Ach ich nutzte immer Intel und AMD ,allerdings hatte ich bei AMD bisher nur durchweg gute Erfahrungen gemacht ,bei Intel sowohl gute als auch schlechte, ich halte dennoch beide für etwa gleichwertig , sowohl Qualitätsmässig als auch leistungsmässig .
Zwar ist der i7 im Schnitt vorne, aber auch nicht wirklich extrem und nicht in allen Bereichen überlegen .

So zum Thema, das ist neben den überteuerten Preisen das nächste Hauptargument was gegen Intel spricht.
Anscheinend haben sie ja auch nicht genug vertrauen in ihre Produkte ,weil sonst hätten sies ja nicht nötig sowas zu tun .
Ich hoffe das AMD noch ordentlich Kohle bekommt die sie in die Entwicklung bessere CPU´s stecken können um Intel richtig dicke in den Arsch zu treten .


----------



## Quake2008 (6. November 2009)

*AW: Intel zahlte über 6 Mrd. $ an Dell*

IN einem Land wo jemand millionen bekommt weil ihm der kaffe becher zu heis ist bekommt auch so ein urteil durch.

Aber das besondere in Amerika das Geld bekommt der Ankläger AMD und nicht der staat.


----------



## riedochs (6. November 2009)

*AW: Intel zahlte über 6 Mrd. $ an Dell*

Alle die jetzt auf Intel schimpfen, meint ihr wirklich das AMD es nicht so machen wuerde in Intels Position?


----------



## Mario2002 (6. November 2009)

*AW: Intel zahlte über 6 Mrd. $ an Dell*



Feuer schrieb:


> einmal intel immer intel  amd ist für leute die erbsen zählen. 0 qualität und langsam wie ein esel.




Intel braucht solche Leute wie dich,die nur Intel kaufen, damit sie ihre Strafen zahlen können.
Kauft Intel, die freuen sich.


----------



## Trefoil80 (6. November 2009)

*AW: Intel zahlte über 6 Mrd. $ an Dell*



Feuer schrieb:


> einmal intel immer intel  amd ist für leute die erbsen zählen. 0 qualität und langsam wie ein esel.



Wow, das war ja mal ne Aussage mit richtig viel Sachverstand. 
Wieder eine Bestätigung für die These:

"Intel inside - Idiot outside !" 

Der Phenom II X4 965 BE ist ziemlich gleichwertig mit dem Core i5-750.
Beim AMD kann man sogar auf den überteuerten DDR3-Speicher verzichten.
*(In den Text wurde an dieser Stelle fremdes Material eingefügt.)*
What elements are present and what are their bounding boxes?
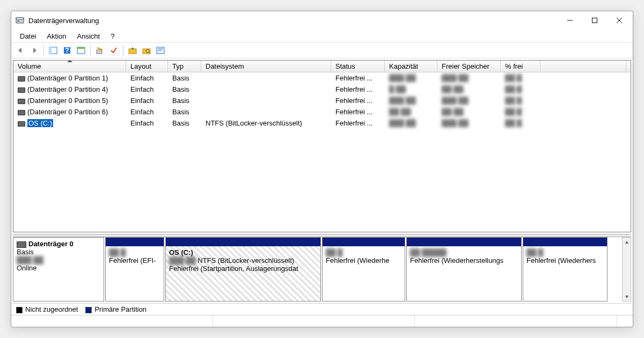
- disk-info[interactable]: Datenträger 0 Basis ███ ██ Online: [13, 237, 104, 302]
- partition-size: ██ █████: [410, 248, 447, 256]
- disk-icon: [17, 241, 26, 248]
- partition-title: OS (C:): [169, 248, 193, 256]
- partition-block[interactable]: ██ █████Fehlerfrei (Wiederherstellungs: [406, 237, 522, 302]
- col-free[interactable]: Freier Speicher: [437, 61, 501, 72]
- menu-action[interactable]: Aktion: [41, 31, 71, 42]
- svg-rect-8: [49, 47, 52, 54]
- toolbar-separator: [123, 45, 123, 56]
- svg-rect-2: [17, 20, 19, 22]
- folder-search-button[interactable]: [141, 45, 152, 56]
- graphical-scrollbar[interactable]: [622, 237, 631, 302]
- svg-text:?: ?: [65, 46, 69, 54]
- table-row[interactable]: OS (C:)EinfachBasisNTFS (BitLocker-versc…: [13, 117, 631, 129]
- svg-rect-12: [77, 47, 85, 49]
- table-row[interactable]: (Datenträger 0 Partition 5)EinfachBasisF…: [13, 95, 631, 106]
- col-pctfree[interactable]: % frei: [501, 61, 540, 72]
- menubar: Datei Aktion Ansicht ?: [11, 30, 633, 42]
- close-button[interactable]: [607, 12, 632, 28]
- menu-help[interactable]: ?: [105, 31, 120, 42]
- toolbar-separator: [90, 45, 91, 56]
- partition-stripe: [407, 238, 521, 246]
- partition-stripe: [323, 238, 405, 246]
- partition-size: ███ ██: [169, 256, 196, 264]
- titlebar[interactable]: Datenträgerverwaltung: [11, 11, 633, 30]
- volume-icon: [18, 99, 25, 104]
- volume-icon: [18, 121, 25, 127]
- partition-block[interactable]: ██ █Fehlerfrei (Wiederhe: [322, 237, 405, 302]
- volume-icon: [18, 110, 25, 115]
- check-button[interactable]: [108, 45, 120, 56]
- legend-unallocated: Nicht zugeordnet: [16, 305, 78, 313]
- toolbar: ?: [11, 42, 633, 58]
- help-button[interactable]: ?: [61, 45, 73, 56]
- disk-management-window: Datenträgerverwaltung Datei Aktion Ansic…: [11, 11, 633, 327]
- statusbar-cell: [213, 315, 415, 327]
- partition-size: ██ █: [109, 248, 126, 256]
- col-status[interactable]: Status: [331, 61, 385, 72]
- legend-primary: Primäre Partition: [85, 305, 147, 313]
- partition-stripe: [106, 238, 164, 246]
- partition-status: Fehlerfrei (Wiederherstellungs: [410, 256, 503, 264]
- refresh-list-button[interactable]: [75, 45, 87, 56]
- show-hide-console-tree-button[interactable]: [47, 45, 59, 56]
- disk-type: Basis: [17, 248, 100, 256]
- window-title: Datenträgerverwaltung: [28, 17, 558, 25]
- svg-rect-1: [16, 18, 24, 19]
- partition-status: Fehlerfrei (Wiederhers: [526, 256, 596, 264]
- disk-size: ███ ██: [17, 256, 100, 264]
- col-volume[interactable]: Volume: [13, 61, 126, 72]
- back-button[interactable]: [14, 45, 26, 56]
- table-row[interactable]: (Datenträger 0 Partition 1)EinfachBasisF…: [13, 72, 631, 84]
- app-icon: [16, 16, 24, 25]
- minimize-button[interactable]: [558, 12, 582, 28]
- partition-status: Fehlerfrei (Wiederhe: [326, 256, 390, 264]
- volume-icon: [18, 87, 25, 93]
- statusbar-cell: [11, 315, 213, 327]
- col-capacity[interactable]: Kapazität: [385, 61, 437, 72]
- partition-size: ██ █: [526, 248, 543, 256]
- partition-block[interactable]: ██ █Fehlerfrei (Wiederhers: [523, 237, 608, 302]
- menu-view[interactable]: Ansicht: [72, 31, 106, 42]
- menu-file[interactable]: Datei: [14, 31, 41, 42]
- svg-rect-13: [97, 50, 102, 54]
- col-filesystem[interactable]: Dateisystem: [201, 61, 331, 72]
- partition-stripe: [523, 238, 607, 246]
- toolbar-separator: [43, 45, 44, 56]
- partition-status: Fehlerfrei (Startpartition, Auslagerungs…: [169, 264, 298, 273]
- volume-icon: [18, 76, 25, 82]
- legend: Nicht zugeordnet Primäre Partition: [13, 303, 631, 315]
- statusbar: [11, 315, 633, 327]
- table-row[interactable]: (Datenträger 0 Partition 4)EinfachBasisF…: [13, 84, 631, 95]
- maximize-button[interactable]: [582, 12, 607, 28]
- volume-list-panel: Volume Layout Typ Dateisystem Status Kap…: [13, 60, 631, 232]
- disk-label: Datenträger 0: [28, 240, 74, 248]
- action-wizard-button[interactable]: [94, 45, 106, 56]
- partition-status: Fehlerfrei (EFI-: [109, 256, 156, 264]
- svg-rect-14: [129, 49, 136, 54]
- disk-state: Online: [17, 264, 100, 272]
- svg-rect-4: [592, 18, 597, 23]
- scroll-down-icon[interactable]: [623, 292, 631, 301]
- partition-stripe: [166, 238, 320, 246]
- statusbar-cell: [617, 315, 633, 327]
- volume-list-body[interactable]: (Datenträger 0 Partition 1)EinfachBasisF…: [13, 72, 631, 232]
- scroll-up-icon[interactable]: [623, 238, 631, 247]
- swatch-primary-icon: [85, 307, 92, 313]
- partition-size: ██ █: [326, 248, 342, 256]
- col-type[interactable]: Typ: [168, 61, 201, 72]
- forward-button[interactable]: [28, 45, 40, 56]
- statusbar-cell: [415, 315, 617, 327]
- swatch-unallocated-icon: [16, 307, 23, 313]
- volume-list-header: Volume Layout Typ Dateisystem Status Kap…: [13, 61, 631, 72]
- table-row[interactable]: (Datenträger 0 Partition 6)EinfachBasisF…: [13, 106, 631, 117]
- partition-block[interactable]: OS (C:)███ ██ NTFS (BitLocker-verschlüss…: [165, 237, 321, 302]
- partition-block[interactable]: ██ █Fehlerfrei (EFI-: [105, 237, 164, 302]
- folder-up-button[interactable]: [127, 45, 138, 56]
- disk-row: Datenträger 0 Basis ███ ██ Online ██ █Fe…: [13, 237, 631, 302]
- col-tail[interactable]: [540, 61, 626, 72]
- properties-button[interactable]: [155, 45, 166, 56]
- graphical-view-panel: Datenträger 0 Basis ███ ██ Online ██ █Fe…: [13, 237, 631, 302]
- col-layout[interactable]: Layout: [126, 61, 168, 72]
Diese Option gibt's bei Intel nicht...

So denn...


----------



## riedochs (6. November 2009)

*AW: Intel zahlte über 6 Mrd. $ an Dell*

Dont feed the troll


----------



## .Mac (6. November 2009)

*AW: Intel zahlte über 6 Mrd. $ an Dell*



riedochs schrieb:


> Alle die jetzt auf Intel schimpfen, meint ihr wirklich das AMD es nicht so machen wuerde in Intels Position?


Ob sie es gemacht hätten ist eine andere Frage, Tatsache ist aber das Intel es gemacht hat.

"Hätte hätte Fahrradkette."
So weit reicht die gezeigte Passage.